Task: Look below for the line holding "transfer options. Professional" and the line holding "Landed At Adventure". Transcribe exactly those lines and all lines between them, nothing more.

Saved entries:
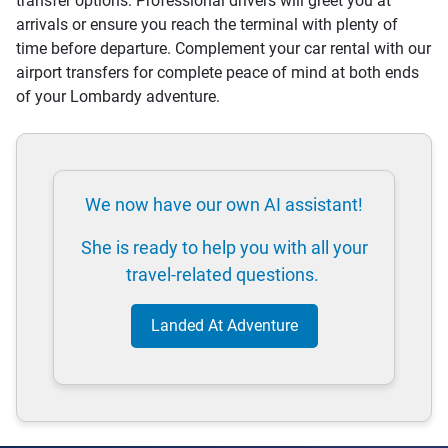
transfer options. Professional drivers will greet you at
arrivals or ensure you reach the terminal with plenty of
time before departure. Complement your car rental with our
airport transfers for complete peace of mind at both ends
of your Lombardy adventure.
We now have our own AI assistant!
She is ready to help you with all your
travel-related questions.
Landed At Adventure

* * *

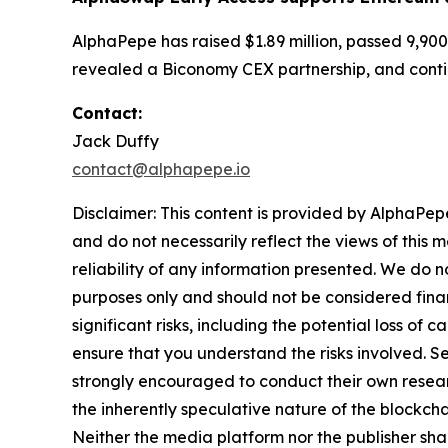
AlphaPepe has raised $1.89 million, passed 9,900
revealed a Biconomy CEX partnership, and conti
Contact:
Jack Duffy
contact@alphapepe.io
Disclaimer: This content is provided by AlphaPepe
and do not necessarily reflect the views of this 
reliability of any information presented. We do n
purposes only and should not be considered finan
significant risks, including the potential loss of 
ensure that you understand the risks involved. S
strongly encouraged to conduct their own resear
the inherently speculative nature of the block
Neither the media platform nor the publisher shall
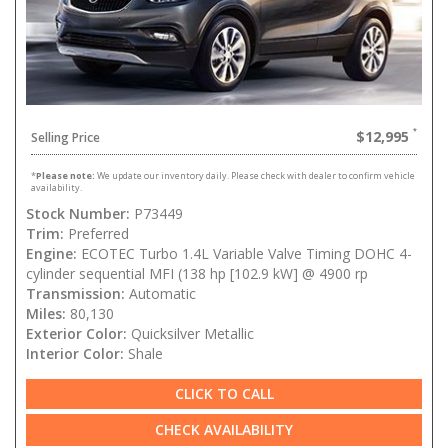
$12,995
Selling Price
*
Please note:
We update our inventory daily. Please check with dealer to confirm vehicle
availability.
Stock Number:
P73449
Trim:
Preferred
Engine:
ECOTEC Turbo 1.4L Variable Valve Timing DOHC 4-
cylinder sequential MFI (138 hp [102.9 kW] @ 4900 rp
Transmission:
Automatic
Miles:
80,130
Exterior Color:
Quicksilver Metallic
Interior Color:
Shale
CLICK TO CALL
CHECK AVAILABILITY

Solution to this problem:
transfer options. Professional drivers will greet you at
arrivals or ensure you reach the terminal with plenty of
time before departure. Complement your car rental with our
airport transfers for complete peace of mind at both ends
of your Lombardy adventure.
We now have our own AI assistant!
She is ready to help you with all your
travel-related questions.
Landed At Adventure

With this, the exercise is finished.